Bild: Ist das schon Politik? Enttäuschte brasilianische Fans während des Halb…
RIO DE JANEIRO taz | Fußball ist Sport, und Politik ist was anderes. Auch
in Brasilien. Doch nur wenige Stunden nach dem Schock über die blamable
Niederlage gegen die Deutschen im Halbfinale geht das Gezänk um die
politische Reichweite des Ereignisses los. Präsidentin Dilma ging
vorsichtshalber gleich in die Offensive: „Den Titel haben wir verloren,
aber die #CopadasCopas, die beste WM aller Zeiten, ist unsere“, schreibt
sie auf Facebook.
Sie will die gute Stimmung während des Turniers, den Enthusiasmus über die
packenden Spiele und die doch recht reibungslose Organisation mit in den
Wahlkampf nehmen. Am 5. Oktober tritt sie zur Wiederwahl an und die
Opposition will mit allen Mitteln verhindern, dass die Kandidatin der
Arbeiterpartei PT eine vierte Amtszeit in Folge gewinnt.

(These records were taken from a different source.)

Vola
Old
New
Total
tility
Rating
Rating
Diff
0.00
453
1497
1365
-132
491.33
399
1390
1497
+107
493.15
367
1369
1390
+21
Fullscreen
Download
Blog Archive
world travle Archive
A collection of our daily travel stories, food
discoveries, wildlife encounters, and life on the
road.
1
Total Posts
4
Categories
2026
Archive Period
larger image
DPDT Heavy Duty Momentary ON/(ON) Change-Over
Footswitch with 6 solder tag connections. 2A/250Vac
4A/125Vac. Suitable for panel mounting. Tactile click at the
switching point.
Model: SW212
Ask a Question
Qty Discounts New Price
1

„Das Spiel war ein Desaster, aber niemand kann die Regierung oder Rousseff
dafür verantwortlich machen“, assistiert Kommunikationsminister Paulo
Bernardo. Der Minister für Tourismus, Vinícius Lages, hört sich schon an
wie ein Wahlkämpfer: „Der Erfolg dieser WM lag nicht am Wirken der Seleção.

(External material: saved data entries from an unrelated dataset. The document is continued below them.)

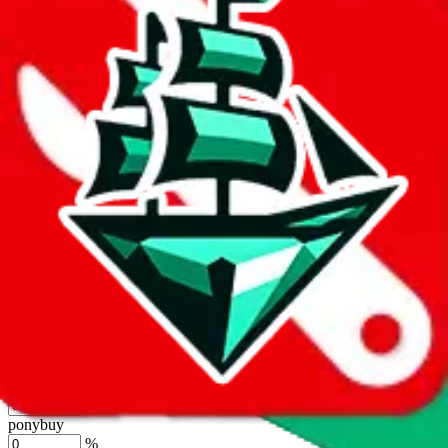
%
joyagoo
%
kakobuy
%
usfans
%
mulebuy
%
sugargoo
%
cssbuy
%
hoobuy
%
superbuy
%
oopbuy
%
basetao
%
ponybuy
%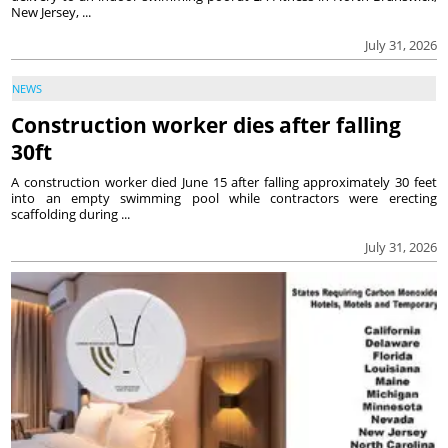
New Jersey, ...
July 31, 2026
NEWS
Construction worker dies after falling
30ft
A construction worker died June 15 after falling approximately 30 feet
into an empty swimming pool while contractors were erecting
scaffolding during ...
July 31, 2026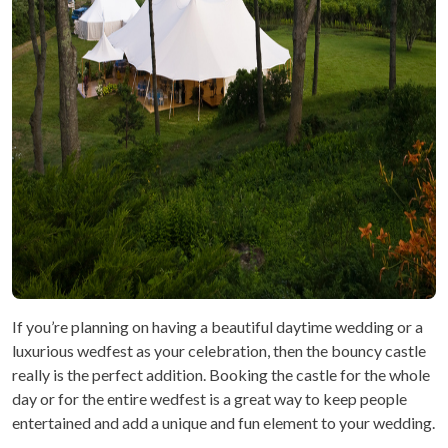
If you’re planning on having a beautiful daytime wedding or a
luxurious wedfest as your celebration, then the bouncy castle
really is the perfect addition. Booking the castle for the whole
day or for the entire wedfest is a great way to keep people
entertained and add a unique and fun element to your wedding.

Wir waren Giganten in der Gastfreundschaft und im liebevollen Umgang mit
den Besuchern.“
Die Menschen hier neigen nicht zum Eigenlob, sie genießen es vielmehr,
gelobt zu werden. Dass diese Grundregel nicht eingehalten wird, liegt an
den für die Regierenden traumatischen Monaten vor dem Spektakel. Nicht so
sehr wegen der Proteste oder linken Demonstrationen, die teils auf die
zahlreichen Missstände und Menschenrechtsverletzungen aufmerksam machten,
teils recht kämpferisch #EswirdkeineWmgeben propagierten. Sondern wegen der
rechten Opposition, die aus den Protesten und vor allem aus den Fehlern und
Mängeln in der Vorbereitung politisches Kapital schlagen wollte.

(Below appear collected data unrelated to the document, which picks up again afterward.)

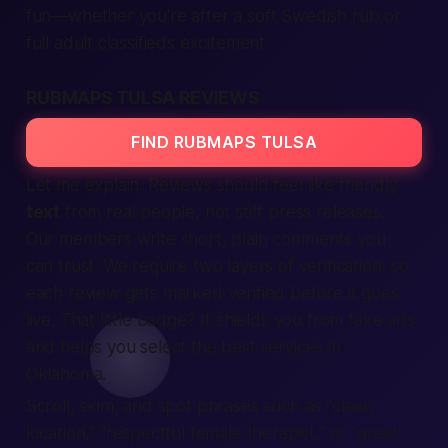
fun—whether you’re after a soft Swedish rub or
full adult classifieds excitement.
RUBMAPS TULSA REVIEWS
FIND RUBMAPS TULSA
Let me explain. Reviews should feel like friendly
text
from real people, not stiff press releases.
Our members write short, plain comments you
can trust. We require two layers of verification, so
each review gets marked verified before it goes
live. That little badge? It shields you from fake ads
and helps you select the best services in
Oklahoma.
Scroll, skim, and spot phrases such as
“clean
location,”
“respectful female therapist,”
or
“great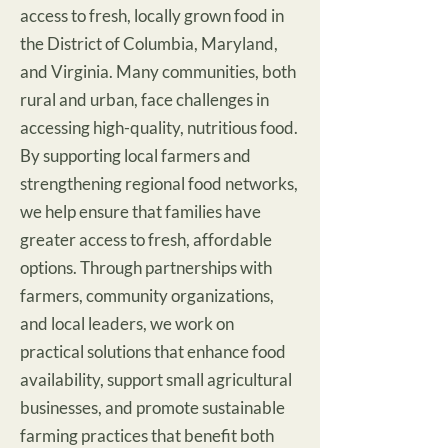
access to fresh, locally grown food in
the District of Columbia, Maryland,
and Virginia. Many communities, both
rural and urban, face challenges in
accessing high-quality, nutritious food.
By supporting local farmers and
strengthening regional food networks,
we help ensure that families have
greater access to fresh, affordable
options. Through partnerships with
farmers, community organizations,
and local leaders, we work on
practical solutions that enhance food
availability, support small agricultural
businesses, and promote sustainable
farming practices that benefit both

## Rechte Politiker wittern Chance
Medien und rechte Politiker hatten ein Scheitern der WM monatelang geradezu
herbeigeschrieben oder -gewünscht. Pech für sie, dass dann doch alles
klappte. Und dass die ausgelassenen Besucher und die prächtigen Spiele
sogar die Brasilianer ansteckten und die schlechte Stimmung wegbliesen. Bis
zum fatalen 1:7. Jetzt wittern sie die Chance, die Präsidentin, deren
Beliebtheitswerte in den Umfragen gerade wieder ansteigen, wieder für alles
Unheil im Land verantwortlich zu machen.
Wie vor der WM predigt die Opposition, dass die Brasilianer „einen Wandel“
wünschen. Der wichtigste Oppositionskandidat, Aécio Neves von der PSDB,
twitterte denn auch gleich: „Nicht nur die Nationalmannschaft, auch
Brasilien muss erneuert werden.“ Deutlicher wurde sein Parteikollege Xico
Grazoano. Natürlich seien der Trainer und die Spieler schuld. „Aber auch
Rousseff und [Expräsident] Lula sind am Ende.“
Der Diskurs ist einfach. Wandel ist notwendig, weil die Protestwelle des
vergangenen Jahres dies wollte, weil die Inflation zu hoch ist und weil das
Wirtschaftswachstum stockt. Nur wird nicht gesagt, in welche Richtung der
angebliche Wandel gehen soll. Es geht dabei vor allem um Stimmungsmache,
denn inhaltlich kann Rousseff schnell Paroli bieten. Die PSDB regierte vor
der PT und steht für eine konservative Wirtschaftspolitik und wenig
sozialen Ausgleich. Hierbei haben Lula wie Rousseff einiges vorzuweisen.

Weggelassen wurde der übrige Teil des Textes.